Understanding dump devices
Prepare in advance for a system crash
If your system crashes due to an unexpected event, it core dumps. In fact a core dump can occur without a crash. However, for this article I assume that the system goes down due to a fatal event or via a user’s forced action. The dump contains contents of the memory up to the point of the crash. By its very nature a crash happens unexpectedly, therefore it is up to the system administrator to prepare for the event in advance for when it happens. You can tell if a crash has happened because your system has re-booted, and there are entries in you error log with the label:
For this demonstration, I am using AIX 7.1. However the principals I discuss apply to AIX 5.3 and 6.1 as well.
To prepare for the unexpected system crash you need to make sure you have a dump device logical volume (LV) where the dump is placed when the system comes back up. However, if that dump device is not available, then a secondary dump device should be assigned for the placement of the dump. It may be the case that one does not care about when the system crashes and thus is not interested in the dump file for further investigation. This is entirely up to the owner of the system. But, beware it is good practice and a requirement to have a primary dump device present in your rootvg for the system to operate correctly. The dump device can be mirrored, but IBM AIX support throws caution to this. This is because a crash maybe mirrored or sync related and thus invalidates the mirroring on the dump device. In certain circumstances, the dump file could be copied to only one of the copies of the mirrored dump device, that resides on the mirrored disks. It may be the case that only half the copy of the dump file is recovered when the system is restarted. A good practice is to have the primary dump device on one disk, un-mirrored, and the secondary device on the other disk, un-mirrored. However, I have found it is common to mirror the rootvg dump device. The second dump device can either be within rootvg or outside of rootvg, as long as it is not on a paging space, or an external device, like a tape device for example.

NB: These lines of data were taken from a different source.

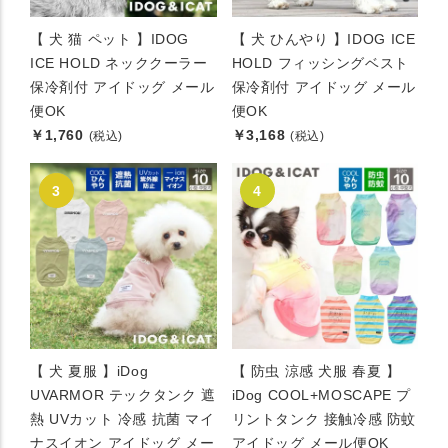
【 犬 猫 ペット 】IDOG
【 犬 ひんやり 】IDOG ICE
ICE HOLD ネッククーラー
HOLD フィッシングベスト
保冷剤付 アイドッグ メール
保冷剤付 アイドッグ メール
便OK
便OK
￥1,760
￥3,168
(税込)
(税込)
【 犬 夏服 】iDog
【 防虫 涼感 犬服 春夏 】
UVARMOR テックタンク 遮
iDog COOL+MOSCAPE プ
熱 UVカット 冷感 抗菌 マイ
リントタンク 接触冷感 防蚊
ナスイオン アイドッグ メー
アイドッグ メール便OK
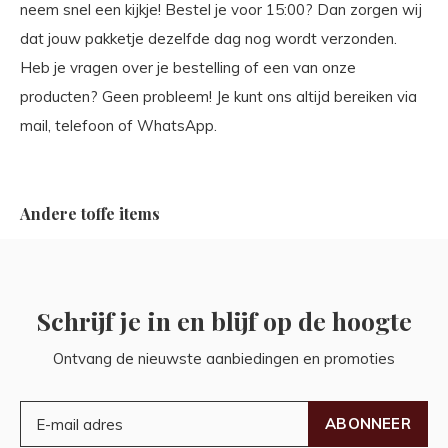
neem snel een kijkje! Bestel je voor 15:00? Dan zorgen wij
dat jouw pakketje dezelfde dag nog wordt verzonden.
Heb je vragen over je bestelling of een van onze
producten? Geen probleem! Je kunt ons altijd bereiken via
mail, telefoon of WhatsApp.
Andere toffe items
Schrijf je in en blijf op de hoogte
Ontvang de nieuwste aanbiedingen en promoties
ABONNEER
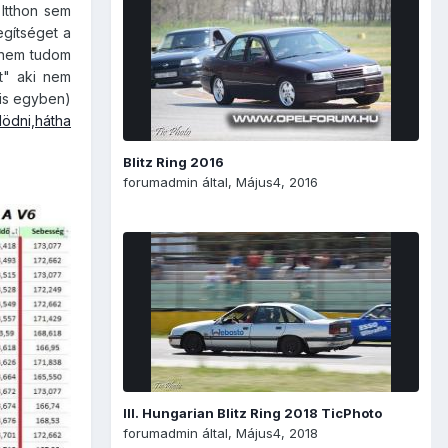
 Itthon sem
gítséget a
nem tudom
t" aki nem
 is egyben)
elödni,hátha
Blitz Ring 2016
forumadmin
által,
Május4, 2016
III. Hungarian Blitz Ring 2018 TicPhoto
forumadmin
által,
Május4, 2018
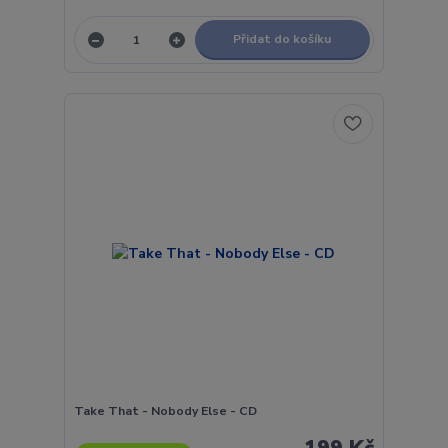
Přidat do košíku
Take That - Nobody Else - CD
199 Kč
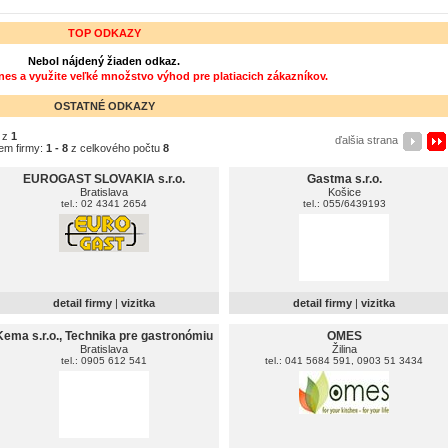
TOP ODKAZY
Nebol nájdený žiaden odkaz.
dnes a využite veľké množstvo výhod pre platiacich zákazníkov.
OSTATNÉ ODKAZY
z
1
ďalšia strana
em firmy:
1 - 8
z celkového počtu
8
EUROGAST SLOVAKIA s.r.o.
Gastma s.r.o.
Bratislava
Košice
tel.: 02 4341 2654
tel.: 055/6439193
detail firmy
|
vizitka
detail firmy
|
vizitka
Kema s.r.o., Technika pre gastronómiu
OMES
Bratislava
Žilina
tel.: 0905 612 541
tel.: 041 5684 591, 0903 51 3434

Traditionally the default dump device for system dumps was: /dev/hd6 (paging space) and still is on a lot of systems. If there is not enough space to copy over the dump file after a crash, then the system administrator is prompted upon restart to copy the dump file over to some removable media , like a tape or DVD. This can be time consuming and it is sometimes the case that you want to get your system back up quickly. I can sympathise with system administrators who just ignore the prompt to get the system back up due to business pressure, thus deleting the dump, so then one does not know why it crashed in the first place. If you do not have enough space on your dump device to copy the dump, then during the start-up process, the copydumpmenu menu utility is invoked to give the system administrator the opportunity to copy the dump to a removable media, for example to a tape device if present. The copydumpmenu utility can also be called from the command line when the system is up. The copy directory by default is /var/adm/ras with the file-name:vmcore.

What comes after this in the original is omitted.